Specify treatment of categorical value

[rolyp]

See notebook. I will add a summary for this.

So far, we have the following use-cases at the moment:

• handling anomalous values misclassified as categorical values (e.g., 'Error' in ['A', 'B', 'Error']),
  • find a real-world example for this problem
• merging categorical values when we have string variability issues (e.g., MySQL and mysql labeled as two separate categorical values),
  • add the DBMS of the USP05 dataset to notebooks
• misclassifying categorical values as anomalies due to unsupported characters (e.g., Central_Hawkes_Bay and Central_Hawkes_Bay(coastal) where '(' and ')' are not supported by the PFSM for the string type.
  • add the Locality column of the Eucalyptus to notebooks

Taha writes:

Assume that we have three unique values such as ['A', 'B', 'error'] in a data column. ptype would predict its column type as string and its canonical type as categorical (assume there is a high number of rows so that our additional features such as uniqueness ratio work). Therefore, our model would treat these three values as categorical values (with probability of 1.0 for each unique value that comes from the posterior row type distribution). But let’s say the user tells that ‘error’ is not a categorical value.
My question is how we should design the corresponding interaction? I think that one reasonable approach is to overwrite the posterior row type distribution for ‘error’ such that it is labelled as ’non-type’ rather than ‘type’. We can then store this constraint and overwrite the posterior row type distribution when the inference is re-run.
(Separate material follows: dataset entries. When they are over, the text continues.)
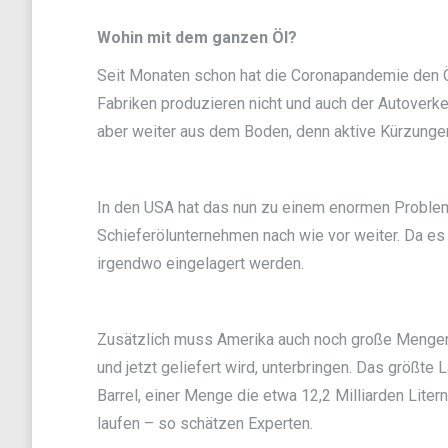
Wohin mit dem ganzen Öl?
Seit Monaten schon hat die Coronapandemie den Öl
Fabriken produzieren nicht und auch der Autover
aber weiter aus dem Boden, denn aktive Kürzunge
In den USA hat das nun zu einem enormen Problem
Schieferölunternehmen nach wie vor weiter. Da es
irgendwo eingelagert werden.
Zusätzlich muss Amerika auch noch große Mengen 
und jetzt geliefert wird, unterbringen. Das größte
Barrel, einer Menge die etwa 12,2 Milliarden Litern
laufen – so schätzen Experten.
One way of thinking about it might be to imagine what the use case would be like if the user already knew in advance that that the column contained error as a value and that they didn’t want it to be treated as a categorical value. I.e., how would they instruct ptype to analyse the column while treating error as anomalous or missing.

If we can answer this question, then I think the same method could probably apply in the situation where they run ptype first, discover that it has “misclassified” error as a categorical value, and then want to correct it.

(“Overwriting” the output of ptype and expecting ptype to somehow be able to respond to that is probably best avoided as an interaction model. ptype should have a well-defined behaviour for a given input, so the question is how to generalise the input to ptype to allow the user to specify constraints such as “treat error in a certain way”.)

Taha responded:

Perhaps we can directly overwrite the probabilities assigned by the PFSMs. For example, we can let the anomaly PFSM be the only PFSM that assigns a non-zero probability for “error”. This wouldn’t (probably) interfere with the column type inference as it will get the same “weight” for each column type.

So, the column type and canonical type would still be string and categorical respectively. also, “error” would be labeled as an anomaly using the row type dist.

[tahaceritli]

I notice that we were considering letting users interact through changing schemas (see #62 for details):

schema = ptype.fit_schema(df)
schema
{
'col_1': ('Int64',),
'col_2': ('Categorical', 'A', 'B', 'ERR'),
'col_3': ('String',),
'col_4': ('Float',),
}

schema['col_2'] = ('Categorical', 'A', 'B')
typed_df = ptype.transform_schema(df, schema)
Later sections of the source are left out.